Protein-blotting on Polybrene-coated glass-fiber sheets. A basis for acid hydrolysis and gas-phase sequencing of picomole quantities of protein previously separated on sodium dodecyl sulfate/polyacrylamide gel

Abstract
A procedure has been developed which allows the immobilization on glass-fiber sheets coated with the polyquaternary amine, Polybrene, of proteins and protein fragments previously separated on sodium-dodecylsulfate-containing polyacrylamide gels. The transfer is carried out essentially as has been used for protein blotting on nitrocellulose membranes [Towbin, H., Staehelin, T. and Gordon, J. (1979) Proc. Natl Acad. Sci. USA 76, 4350–4354], but is now used to determine the amino acid composition and partial sequence of the immobilized proteins. Protein transfer could be carried out after staining the proteins in the gels with Coomassie blue, by which immobilized proteins are visible as blue spots, or without previous staining, after which transferred proteins are detected as fluorescent spots following reaction with fluorescamine. The later procedure was found to be more efficient and yielded binding capacities of ± 20 μ/cm2. Fluorescamine detection was of equal or higher sensitivity than the classical Coomassie staining of proteins in the gel. Immobilized proteins could be hydrolyzed when still present on the glass fiber and reliable amino acid compositions were obtained for various reference proteins immobilized in less than 100 pmol quantities.
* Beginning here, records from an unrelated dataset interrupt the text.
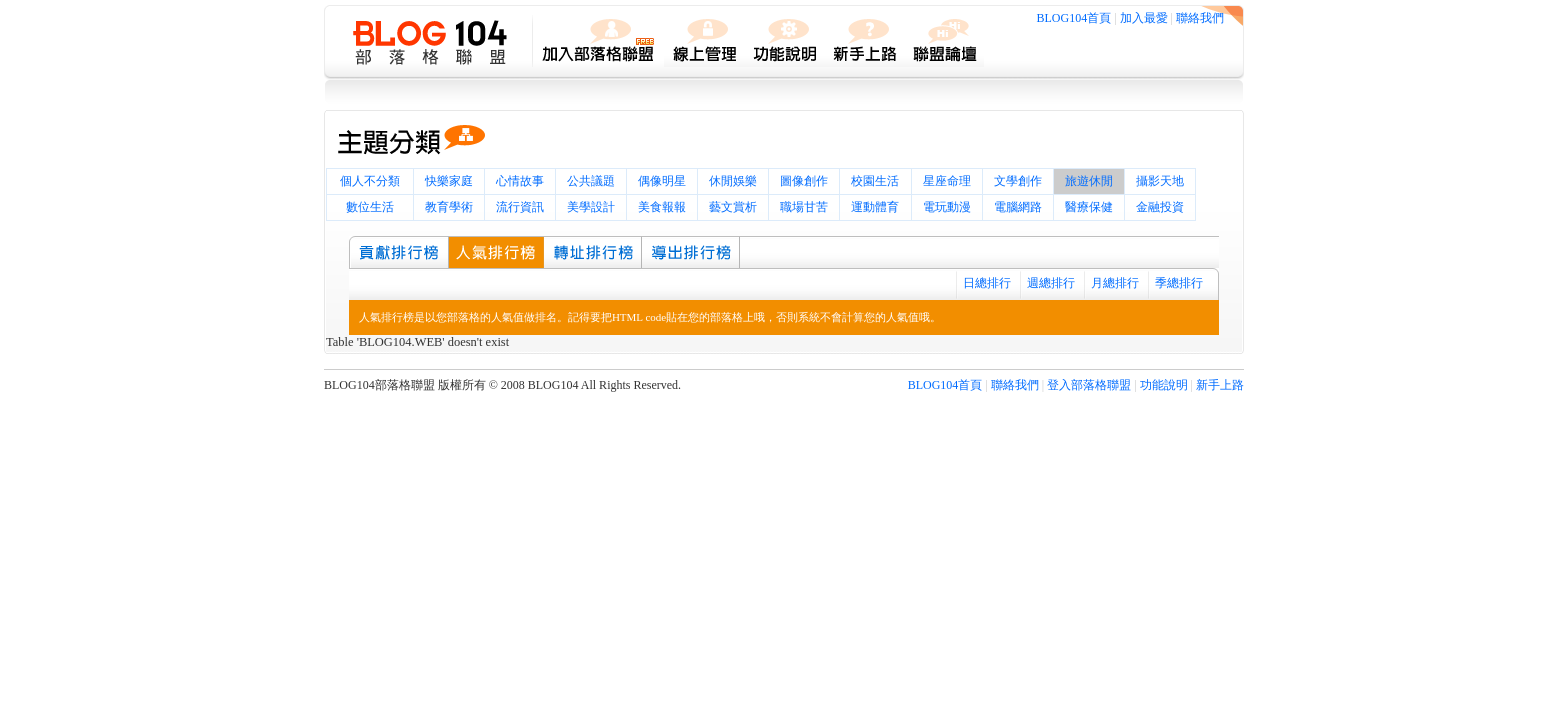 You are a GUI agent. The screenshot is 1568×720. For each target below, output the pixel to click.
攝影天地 (1160, 181)
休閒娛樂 (733, 181)
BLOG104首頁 (1074, 18)
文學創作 (1018, 181)
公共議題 (591, 181)
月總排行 (1115, 283)
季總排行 (1179, 283)
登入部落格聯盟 (1089, 385)
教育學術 (449, 207)
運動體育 (875, 207)
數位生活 (370, 207)
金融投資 (1160, 207)
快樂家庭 (449, 181)
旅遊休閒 (1089, 181)
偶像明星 (662, 181)
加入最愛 (1144, 18)
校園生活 (875, 181)
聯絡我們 (1200, 18)
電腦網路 (1018, 207)
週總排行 (1051, 283)
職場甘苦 (804, 207)
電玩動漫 (947, 207)
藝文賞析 (733, 207)
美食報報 (662, 207)
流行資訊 (520, 207)
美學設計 (591, 207)
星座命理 (947, 181)
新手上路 (1220, 385)
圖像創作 (804, 181)
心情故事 (520, 181)
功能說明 (1164, 385)
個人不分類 (370, 181)
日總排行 (987, 283)
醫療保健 (1089, 207) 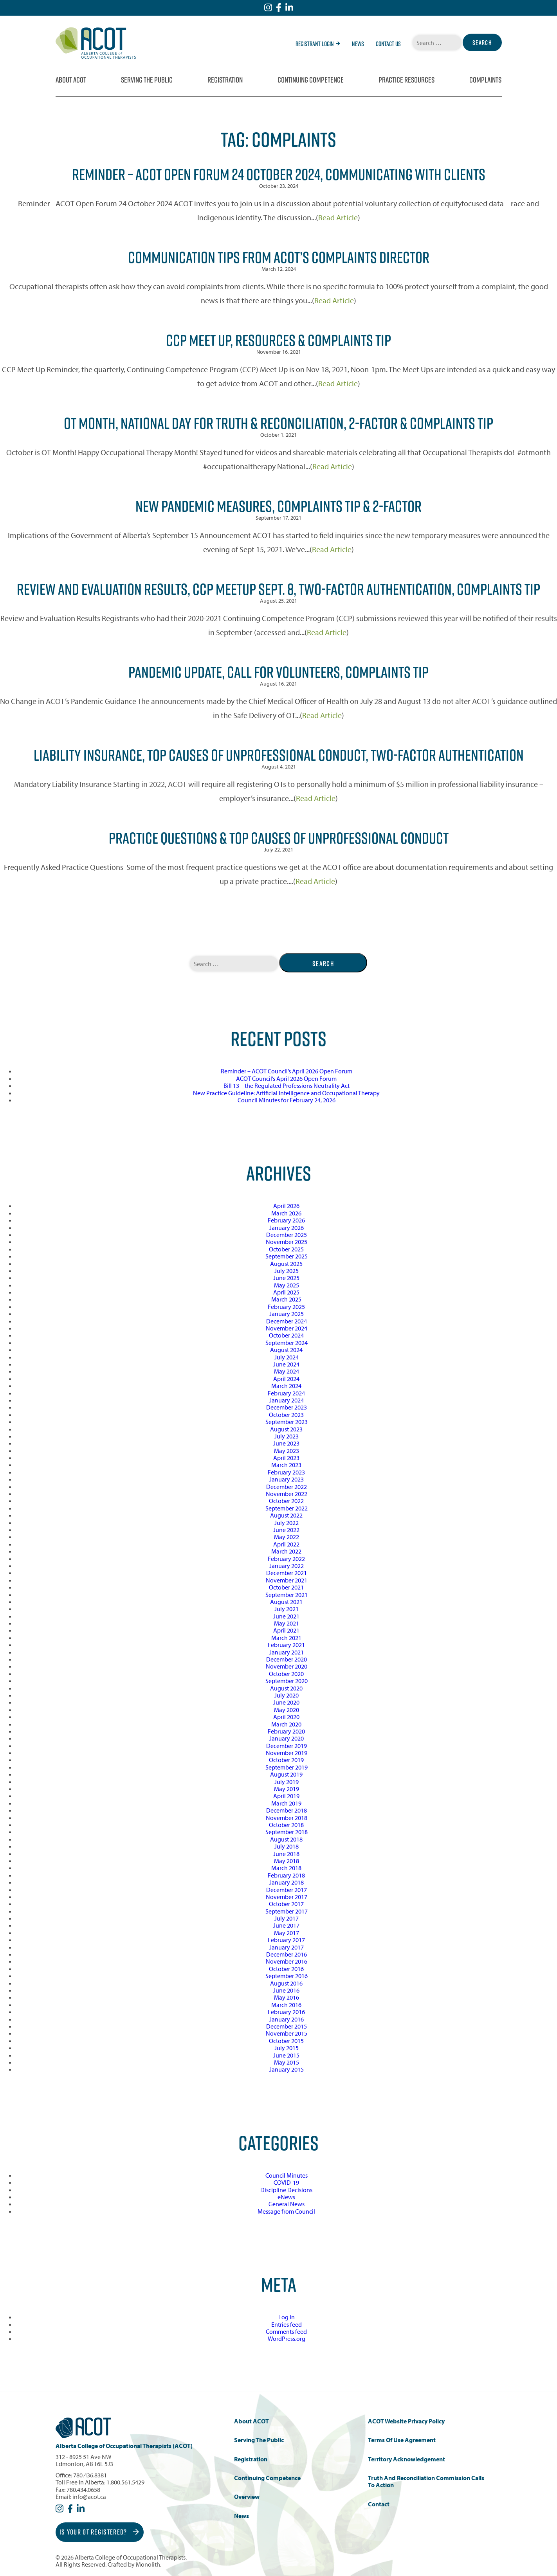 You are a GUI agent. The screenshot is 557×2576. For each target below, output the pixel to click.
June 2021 (286, 1616)
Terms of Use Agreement (402, 2440)
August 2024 (286, 1350)
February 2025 (286, 1307)
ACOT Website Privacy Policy (406, 2421)
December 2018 (286, 1810)
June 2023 (286, 1443)
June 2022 (286, 1530)
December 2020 (286, 1659)
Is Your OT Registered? (99, 2532)
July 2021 (286, 1609)
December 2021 (286, 1573)
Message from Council (286, 2211)
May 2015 (286, 2062)
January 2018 (286, 1882)
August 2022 (286, 1515)
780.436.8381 (90, 2475)
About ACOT (71, 79)
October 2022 (286, 1501)
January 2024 (286, 1400)
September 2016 (286, 1976)
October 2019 (286, 1760)
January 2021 (286, 1652)
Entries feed (286, 2324)
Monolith (148, 2564)
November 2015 (286, 2033)
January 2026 (286, 1227)
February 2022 (286, 1559)
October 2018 (286, 1825)
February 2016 (286, 2012)
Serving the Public (147, 79)
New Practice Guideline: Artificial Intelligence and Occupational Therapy (286, 1093)
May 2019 (286, 1789)
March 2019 (286, 1803)
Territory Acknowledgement (406, 2459)
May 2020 (286, 1710)
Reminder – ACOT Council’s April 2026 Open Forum (286, 1071)
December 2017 (286, 1890)
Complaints (485, 79)
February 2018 (286, 1875)
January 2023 (286, 1479)
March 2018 (286, 1868)
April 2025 (286, 1292)
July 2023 (286, 1436)
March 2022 (286, 1551)
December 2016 (286, 1954)
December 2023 (286, 1407)
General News (287, 2204)
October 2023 (286, 1415)
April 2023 (286, 1458)
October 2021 (286, 1587)
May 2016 (286, 1997)
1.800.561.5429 (125, 2482)
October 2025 (286, 1249)
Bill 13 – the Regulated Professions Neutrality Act (287, 1085)
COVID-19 (286, 2182)
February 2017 (286, 1940)
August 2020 (286, 1688)
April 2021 (286, 1630)
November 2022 (286, 1494)
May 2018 (286, 1861)
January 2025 (286, 1314)
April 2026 (286, 1206)
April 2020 (286, 1717)
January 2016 (286, 2019)
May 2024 (286, 1371)
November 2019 (286, 1753)
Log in (286, 2317)
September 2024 (286, 1343)
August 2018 (286, 1839)
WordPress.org (286, 2338)
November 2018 (286, 1818)
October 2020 (286, 1674)
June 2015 (286, 2055)
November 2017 (286, 1897)
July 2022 (286, 1523)
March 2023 (286, 1465)
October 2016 (286, 1969)
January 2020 (286, 1738)
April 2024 (286, 1379)
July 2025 (286, 1270)
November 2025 (286, 1242)
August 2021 (286, 1602)
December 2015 (286, 2026)
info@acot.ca (89, 2496)
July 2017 (286, 1918)
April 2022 (286, 1544)
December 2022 (286, 1487)
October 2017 (286, 1904)
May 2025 (286, 1285)
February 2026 (286, 1220)
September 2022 (286, 1508)
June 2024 (286, 1364)
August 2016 (286, 1983)
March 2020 (286, 1724)
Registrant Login (318, 44)
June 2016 (286, 1990)
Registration (225, 79)
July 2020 (286, 1695)
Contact (378, 2504)
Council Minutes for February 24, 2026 (286, 1100)
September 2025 (286, 1256)
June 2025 (286, 1278)
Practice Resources (406, 79)
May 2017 (286, 1933)
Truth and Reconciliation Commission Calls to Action (426, 2481)
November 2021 (286, 1580)
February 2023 (286, 1472)
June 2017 (286, 1925)
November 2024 (286, 1328)
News (358, 44)
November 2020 (286, 1666)
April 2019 (286, 1796)
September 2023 (286, 1422)
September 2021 (286, 1595)
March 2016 (286, 2005)
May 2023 (286, 1451)
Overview (247, 2496)
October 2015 (286, 2041)
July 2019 (286, 1782)
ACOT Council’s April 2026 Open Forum (286, 1078)
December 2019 (286, 1746)
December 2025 (286, 1234)
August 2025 (286, 1263)
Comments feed (286, 2331)
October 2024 (286, 1335)
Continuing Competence (311, 79)
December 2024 (286, 1321)
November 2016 (286, 1961)
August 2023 (286, 1429)
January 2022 (286, 1566)
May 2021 (286, 1623)
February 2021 (286, 1645)
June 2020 (286, 1702)
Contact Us (388, 44)
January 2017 (286, 1947)
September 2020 (286, 1681)
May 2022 (286, 1537)
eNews (286, 2197)
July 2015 (286, 2048)
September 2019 (286, 1767)
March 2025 (286, 1299)
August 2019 (286, 1774)
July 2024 (286, 1357)
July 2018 (286, 1846)
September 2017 (286, 1911)
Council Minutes (286, 2175)
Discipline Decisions (286, 2190)
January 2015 (286, 2069)
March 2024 (286, 1386)
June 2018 (286, 1854)
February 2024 (286, 1393)
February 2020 (286, 1731)
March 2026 (286, 1213)
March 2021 (286, 1638)
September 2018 (286, 1832) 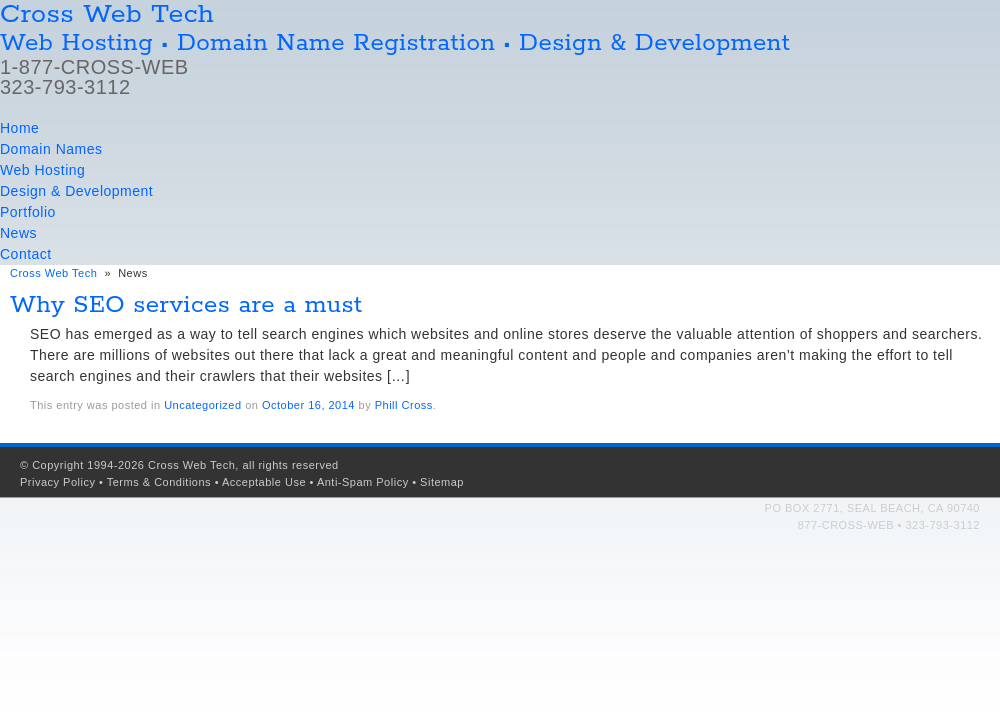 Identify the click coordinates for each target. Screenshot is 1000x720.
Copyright (58, 465)
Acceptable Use (264, 482)
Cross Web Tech (53, 273)
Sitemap (442, 482)
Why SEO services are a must (186, 305)
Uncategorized (202, 405)
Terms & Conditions (159, 482)
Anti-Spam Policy (363, 482)
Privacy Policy (57, 482)
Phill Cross (404, 405) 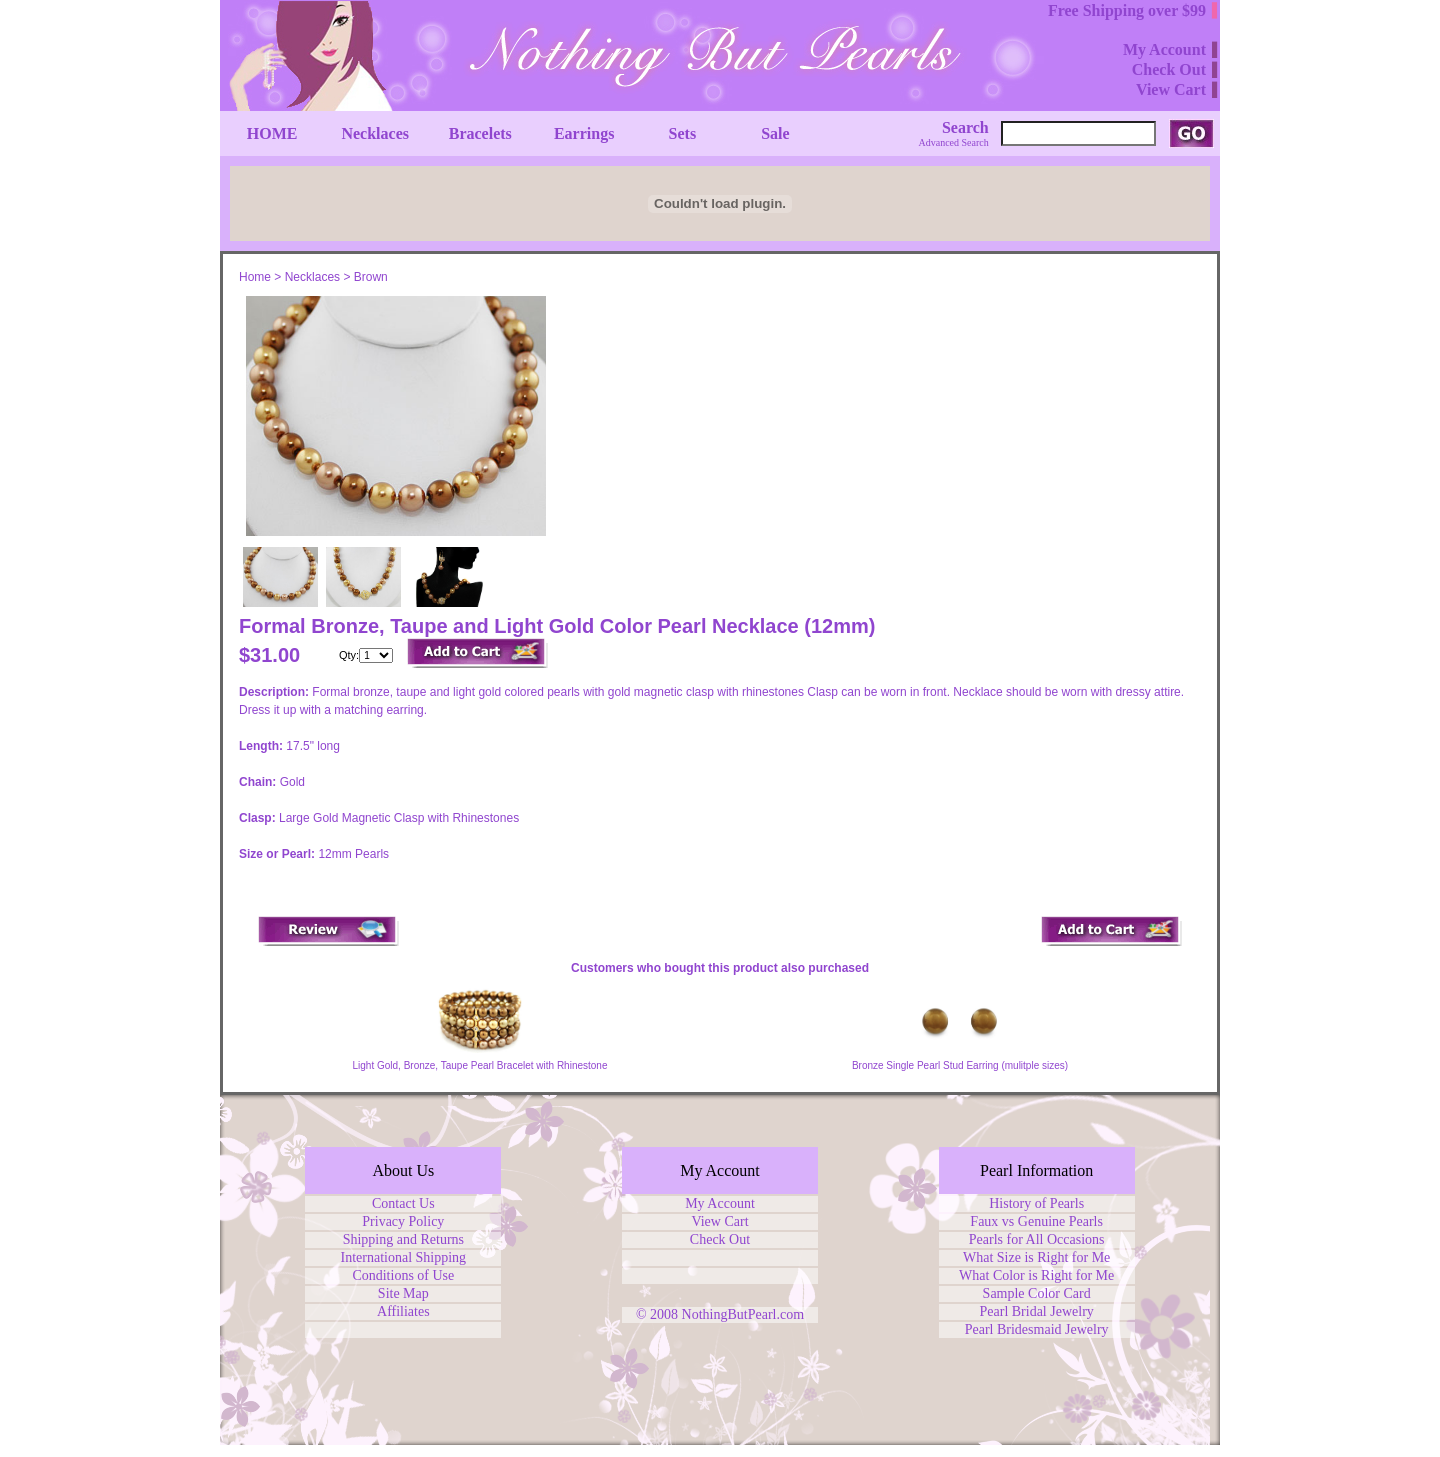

In addition, and more importantly, glass-fiber-bound proteins could be subjected to the Edman degradation procedure by simply cutting out the area of the sheet carrying the immobilized protein and mounting the disc in the reaction chamber of the gas-phase sequenator. Results of this immobilization-sequencing technique are shown for immobilized myoglobin (1 nmol) and two proteolytic fragments of actin (± 80 pmol each) previously separated on a sodium-dodecylsulfate-containing gel.